Figure 4.4 represents the circulating miRNA biomarker expression status across different body fluids for each metal (or metal mixture) exposure, individually. Even for the same metal exposure, the nature of dysregulated miRNA expression varies considerably within the different body fluids tested so far, with little or no overlap. Furthermore, even if the same miRNA is differentially expressed in multiple body fluids for a particular metal exposure, often the direction of expression change is not consistent across the different fluids. For example, miR-126 is dysregulated upon arsenic exposure in blood, plasma, and serum. However, while it is induced in blood, it is found to be suppressed in both plasma and serum (Figure 9.4), which suggests that the induction is in circulating cells. In summary, despite all the studies, there is still no circulating miRNA that is unequivocally representative of exposure to a specific heavy metal, either across all biofluids or across all heavy metals for any specific biofluid. This inconsistency is possibly due to the fact that the number of studies that are not on arsenic exposure is so limited. Such inconsistencies are further complicated by differences between study designs, some of which employ end points and statistical measures (e.g., point estimates versus interval estimates) that make it difficult to unify all the results and gain a holistic understanding.
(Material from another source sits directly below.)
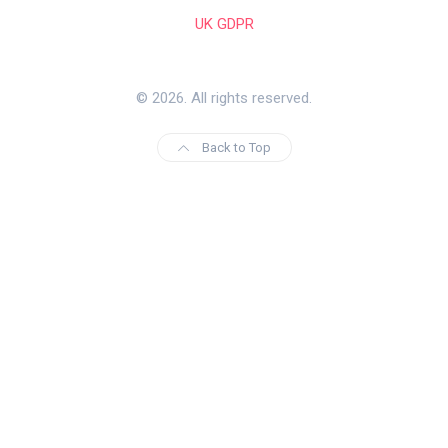
UK GDPR
© 2026. All rights reserved.
Back to Top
Figure 4.4 Differential expression map of circulating miRNAs dysregulated after a specific heavy metal or mixed metal exposure across different body fluids. Circulating miRNAs dysregulated in different biofluids (blood, plasma, serum and urine) upon exposure to (A) arsenic (As), (B) cadmium (Cd), (C) chromium (Cr), (D) mercury (Hg), (E) lead (Pb), and (F) mixed metals (MM). Induced circulating miRNAs are represented in blue, suppressed or lower circulating miRNAs are represented in green, miRNAs that were not examined in a particular biofluid for specific metals are represented in white, and miRNAs that showed conflicting results in multiple studies within a biofluid are shown in purple.